__YOUR INSTRUCTIONS__
Repeat, word for word, each of the records shown below, without their pictures.

GIVEN RECORDS: Begin

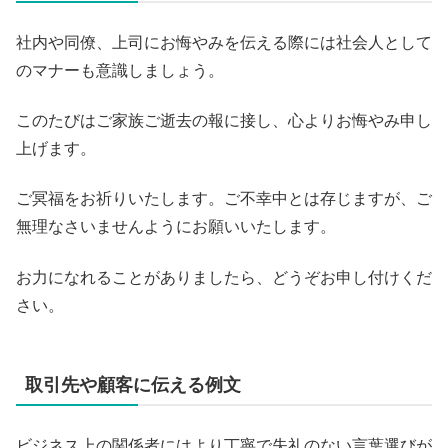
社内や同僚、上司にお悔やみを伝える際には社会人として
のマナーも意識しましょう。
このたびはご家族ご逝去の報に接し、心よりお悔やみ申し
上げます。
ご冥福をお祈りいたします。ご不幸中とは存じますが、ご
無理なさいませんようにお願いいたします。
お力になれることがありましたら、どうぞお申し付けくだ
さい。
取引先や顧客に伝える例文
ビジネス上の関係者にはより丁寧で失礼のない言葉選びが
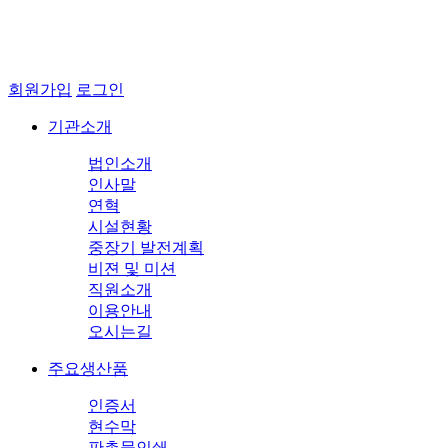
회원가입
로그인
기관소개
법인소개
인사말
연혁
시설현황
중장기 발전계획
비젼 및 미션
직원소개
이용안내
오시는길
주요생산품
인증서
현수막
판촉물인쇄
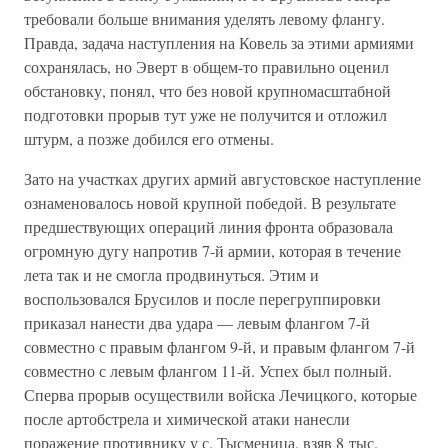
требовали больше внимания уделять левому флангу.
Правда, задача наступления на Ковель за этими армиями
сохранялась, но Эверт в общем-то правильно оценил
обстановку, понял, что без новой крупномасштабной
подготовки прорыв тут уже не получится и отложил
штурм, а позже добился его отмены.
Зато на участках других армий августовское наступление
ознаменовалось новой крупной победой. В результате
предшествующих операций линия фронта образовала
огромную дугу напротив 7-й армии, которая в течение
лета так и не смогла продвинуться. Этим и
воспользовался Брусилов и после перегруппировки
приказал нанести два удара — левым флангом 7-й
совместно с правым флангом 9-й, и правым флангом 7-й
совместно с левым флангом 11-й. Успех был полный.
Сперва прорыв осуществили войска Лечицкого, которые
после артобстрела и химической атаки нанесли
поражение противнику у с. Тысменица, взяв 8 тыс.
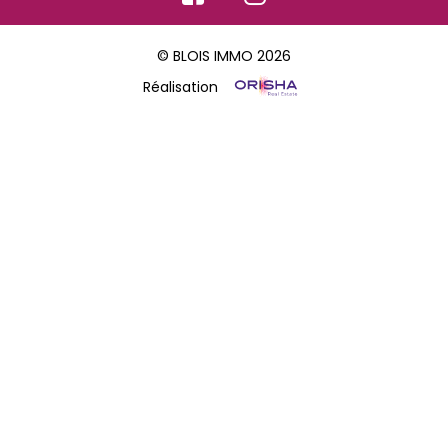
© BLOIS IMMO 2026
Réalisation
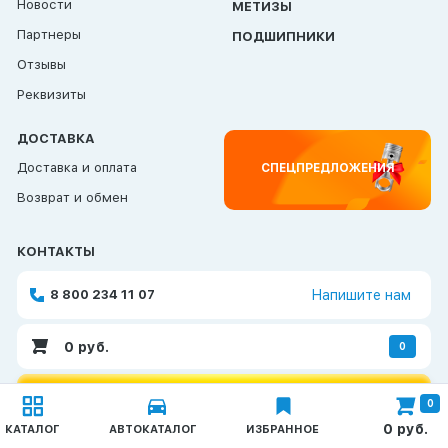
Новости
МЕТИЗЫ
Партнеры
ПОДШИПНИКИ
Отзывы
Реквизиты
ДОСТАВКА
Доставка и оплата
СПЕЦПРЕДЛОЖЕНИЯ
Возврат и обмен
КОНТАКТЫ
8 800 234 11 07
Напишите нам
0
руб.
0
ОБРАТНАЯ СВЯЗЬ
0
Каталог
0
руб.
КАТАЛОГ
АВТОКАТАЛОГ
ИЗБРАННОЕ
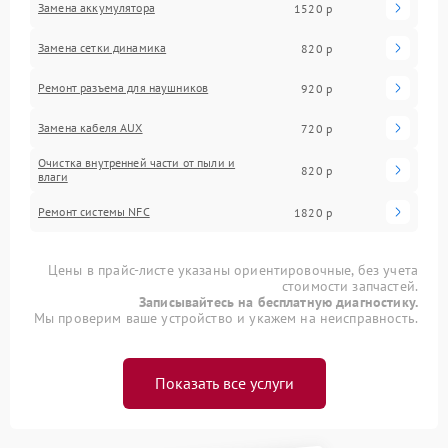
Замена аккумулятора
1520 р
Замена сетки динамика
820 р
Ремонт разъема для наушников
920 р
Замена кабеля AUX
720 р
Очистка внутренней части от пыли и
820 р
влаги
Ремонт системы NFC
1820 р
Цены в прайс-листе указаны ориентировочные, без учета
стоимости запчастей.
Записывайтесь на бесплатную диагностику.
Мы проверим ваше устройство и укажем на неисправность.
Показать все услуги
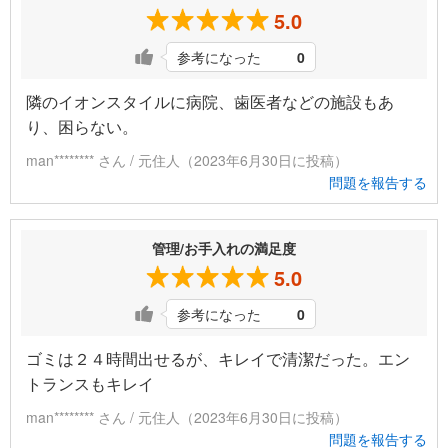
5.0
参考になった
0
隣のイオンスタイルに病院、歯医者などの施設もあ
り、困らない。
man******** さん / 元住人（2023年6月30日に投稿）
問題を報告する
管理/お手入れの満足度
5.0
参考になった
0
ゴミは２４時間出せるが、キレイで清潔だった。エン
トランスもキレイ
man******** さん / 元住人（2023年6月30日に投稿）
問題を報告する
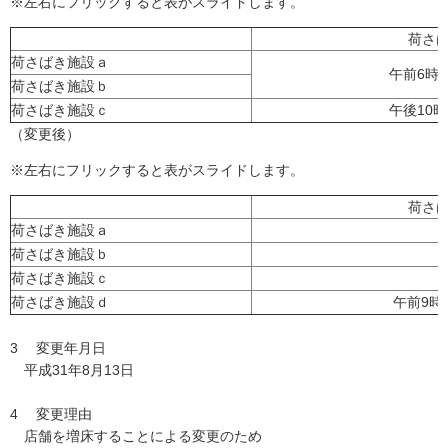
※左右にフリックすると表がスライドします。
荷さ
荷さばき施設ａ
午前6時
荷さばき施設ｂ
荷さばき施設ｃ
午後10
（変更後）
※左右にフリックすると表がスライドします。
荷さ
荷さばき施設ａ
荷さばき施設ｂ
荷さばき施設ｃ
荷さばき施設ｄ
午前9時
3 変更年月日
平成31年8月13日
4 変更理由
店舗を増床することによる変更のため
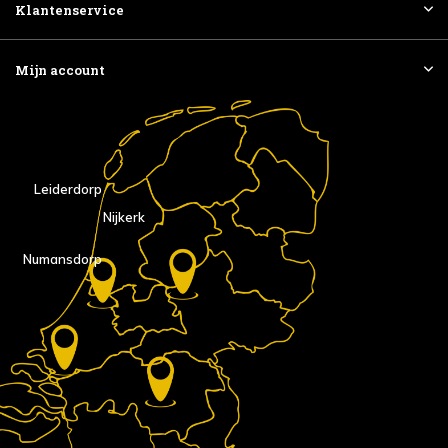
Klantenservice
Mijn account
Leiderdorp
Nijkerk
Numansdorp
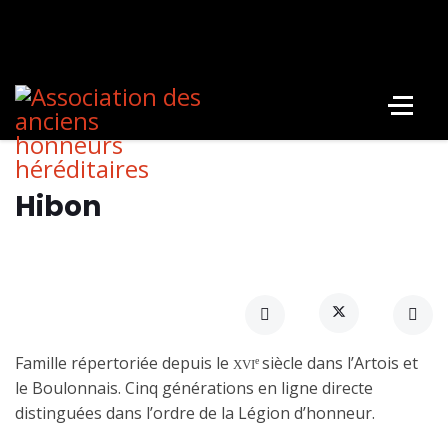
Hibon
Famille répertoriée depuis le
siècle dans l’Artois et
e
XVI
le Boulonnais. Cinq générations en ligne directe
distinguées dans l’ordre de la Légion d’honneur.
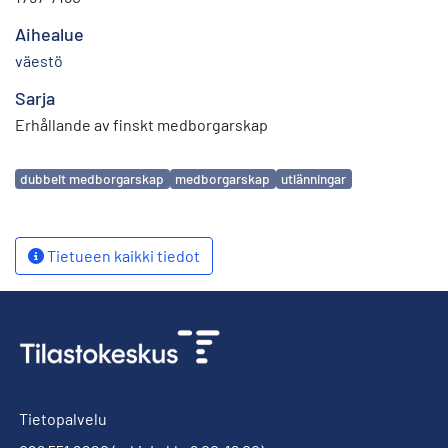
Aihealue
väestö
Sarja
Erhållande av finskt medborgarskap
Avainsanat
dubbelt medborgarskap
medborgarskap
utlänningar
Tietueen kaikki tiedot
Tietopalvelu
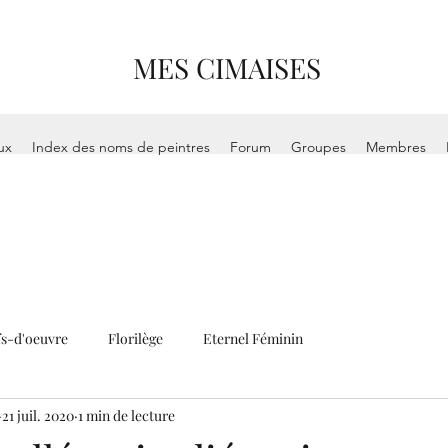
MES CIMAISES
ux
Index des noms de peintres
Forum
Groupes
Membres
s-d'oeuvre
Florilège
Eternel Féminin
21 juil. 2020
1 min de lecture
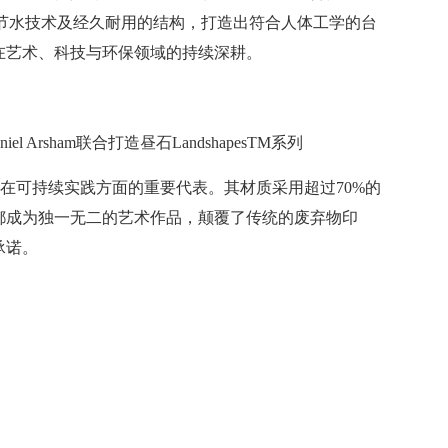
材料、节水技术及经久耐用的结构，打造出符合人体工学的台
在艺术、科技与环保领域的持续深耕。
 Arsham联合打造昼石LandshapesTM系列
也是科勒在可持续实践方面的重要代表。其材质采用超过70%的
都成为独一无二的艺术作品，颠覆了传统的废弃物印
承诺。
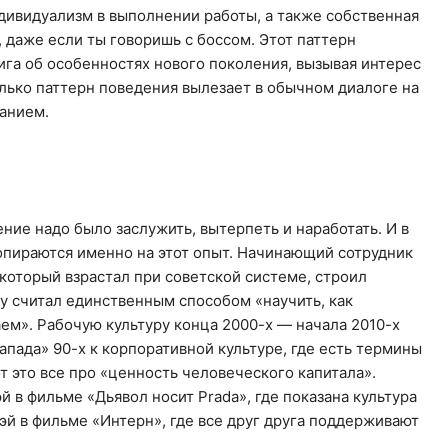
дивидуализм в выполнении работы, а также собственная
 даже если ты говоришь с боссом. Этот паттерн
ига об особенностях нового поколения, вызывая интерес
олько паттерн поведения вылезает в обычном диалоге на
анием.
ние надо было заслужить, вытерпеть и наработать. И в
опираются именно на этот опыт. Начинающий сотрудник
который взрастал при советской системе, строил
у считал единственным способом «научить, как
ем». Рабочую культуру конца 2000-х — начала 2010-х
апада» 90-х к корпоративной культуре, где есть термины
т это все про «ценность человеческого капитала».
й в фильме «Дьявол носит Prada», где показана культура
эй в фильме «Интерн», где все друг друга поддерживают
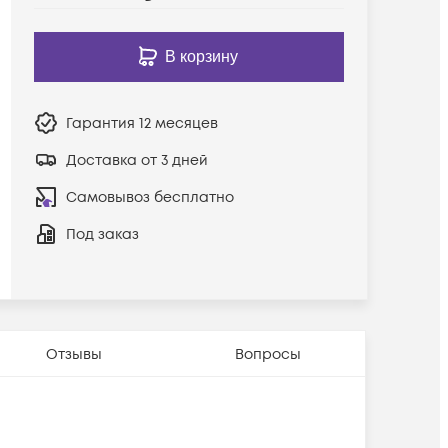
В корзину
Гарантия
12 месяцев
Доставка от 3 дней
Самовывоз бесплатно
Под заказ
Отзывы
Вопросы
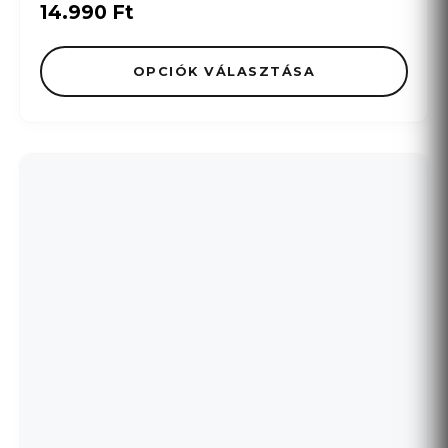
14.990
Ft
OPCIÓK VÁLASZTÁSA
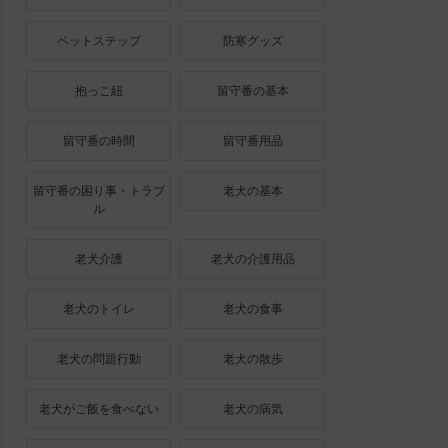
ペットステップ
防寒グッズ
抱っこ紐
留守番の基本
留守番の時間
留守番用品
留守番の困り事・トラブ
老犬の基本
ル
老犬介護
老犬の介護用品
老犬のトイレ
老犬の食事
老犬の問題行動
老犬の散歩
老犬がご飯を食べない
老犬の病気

GIVEN RECORDS: End

__COMPLETED EXERCISE__
社内や同僚、上司にお悔やみを伝える際には社会人として
のマナーも意識しましょう。
このたびはご家族ご逝去の報に接し、心よりお悔やみ申し
上げます。
ご冥福をお祈りいたします。ご不幸中とは存じますが、ご
無理なさいませんようにお願いいたします。
お力になれることがありましたら、どうぞお申し付けくだ
さい。
取引先や顧客に伝える例文
ビジネス上の関係者にはより丁寧で失礼のない言葉選びが
회원가입
로그인
기관소개
법인소개
인사말
연혁
시설현황
중장기 발전계획
비젼 및 미션
직원소개
이용안내
오시는길
주요생산품
인증서
현수막
판촉물인쇄
требовали больше внимания уделять левому флангу.
Правда, задача наступления на Ковель за этими армиями
сохранялась, но Эверт в общем-то правильно оценил
обстановку, понял, что без новой крупномасштабной
подготовки прорыв тут уже не получится и отложил
штурм, а позже добился его отмены.
Зато на участках других армий августовское наступление
ознаменовалось новой крупной победой. В результате
предшествующих операций линия фронта образовала
огромную дугу напротив 7-й армии, которая в течение
лета так и не смогла продвинуться. Этим и
воспользовался Брусилов и после перегруппировки
приказал нанести два удара — левым флангом 7-й
совместно с правым флангом 9-й, и правым флангом 7-й
совместно с левым флангом 11-й. Успех был полный.
Сперва прорыв осуществили войска Лечицкого, которые
после артобстрела и химической атаки нанесли
поражение противнику у с. Тысменица, взяв 8 тыс.
© BLOIS IMMO 2026
Réalisation
Новости
МЕТИЗЫ
Партнеры
ПОДШИПНИКИ
Отзывы
Реквизиты
ДОСТАВКА
Доставка и оплата
СПЕЦПРЕДЛОЖЕНИЯ
Возврат и обмен
КОНТАКТЫ
8 800 234 11 07
Напишите нам
0
руб.
0
ОБРАТНАЯ СВЯЗЬ
0
Каталог
0
руб.
КАТАЛОГ
АВТОКАТАЛОГ
ИЗБРАННОЕ
Замена аккумулятора
1520 р
Замена сетки динамика
820 р
Ремонт разъема для наушников
920 р
Замена кабеля AUX
720 р
Очистка внутренней части от пыли и
820 р
влаги
Ремонт системы NFC
1820 р
Цены в прайс-листе указаны ориентировочные, без учета
стоимости запчастей.
Записывайтесь на бесплатную диагностику.
Мы проверим ваше устройство и укажем на неисправность.
Показать все услуги
5.0
参考になった
0
隣のイオンスタイルに病院、歯医者などの施設もあ
り、困らない。
man******** さん / 元住人（2023年6月30日に投稿）
問題を報告する
管理/お手入れの満足度
5.0
参考になった
0
ゴミは２４時間出せるが、キレイで清潔だった。エン
トランスもキレイ
man******** さん / 元住人（2023年6月30日に投稿）
問題を報告する
※左右にフリックすると表がスライドします。
荷さ
荷さばき施設ａ
午前6時
荷さばき施設ｂ
荷さばき施設ｃ
午後10
（変更後）
※左右にフリックすると表がスライドします。
荷さ
荷さばき施設ａ
荷さばき施設ｂ
荷さばき施設ｃ
荷さばき施設ｄ
午前9時
3 変更年月日
平成31年8月13日
4 変更理由
店舗を増床することによる変更のため
Klantenservice
Mijn account
Leiderdorp
Nijkerk
Numansdorp
Hibon
Famille répertoriée depuis le
siècle dans l’Artois et
e
XVI
le Boulonnais. Cinq générations en ligne directe
distinguées dans l’ordre de la Légion d’honneur.
Aihealue
väestö
Sarja
Erhållande av finskt medborgarskap
Avainsanat
dubbelt medborgarskap
medborgarskap
utlänningar
Tietueen kaikki tiedot
Tietopalvelu
MES CIMAISES
ux
Index des noms de peintres
Forum
Groupes
Membres
s-d'oeuvre
Florilège
Eternel Féminin
21 juil. 2020
1 min de lecture
材料、节水技术及经久耐用的结构，打造出符合人体工学的台
在艺术、科技与环保领域的持续深耕。
 Arsham联合打造昼石LandshapesTM系列
也是科勒在可持续实践方面的重要代表。其材质采用超过70%的
都成为独一无二的艺术作品，颠覆了传统的废弃物印
承诺。
дивидуализм в выполнении работы, а также собственная
 даже если ты говоришь с боссом. Этот паттерн
ига об особенностях нового поколения, вызывая интерес
олько паттерн поведения вылезает в обычном диалоге на
анием.
ние надо было заслужить, вытерпеть и наработать. И в
опираются именно на этот опыт. Начинающий сотрудник
который взрастал при советской системе, строил
у считал единственным способом «научить, как
ем». Рабочую культуру конца 2000-х — начала 2010-х
апада» 90-х к корпоративной культуре, где есть термины
т это все про «ценность человеческого капитала».
й в фильме «Дьявол носит Prada», где показана культура
эй в фильме «Интерн», где все друг друга поддерживают
В корзину
Гарантия
12 месяцев
Доставка от 3 дней
Самовывоз бесплатно
Под заказ
Отзывы
Вопросы
14.990
Ft
OPCIÓK VÁLASZTÁSA
ペットステップ
防寒グッズ
抱っこ紐
留守番の基本
留守番の時間
留守番用品
留守番の困り事・トラブ
老犬の基本
ル
老犬介護
老犬の介護用品
老犬のトイレ
老犬の食事
老犬の問題行動
老犬の散歩
老犬がご飯を食べない
老犬の病気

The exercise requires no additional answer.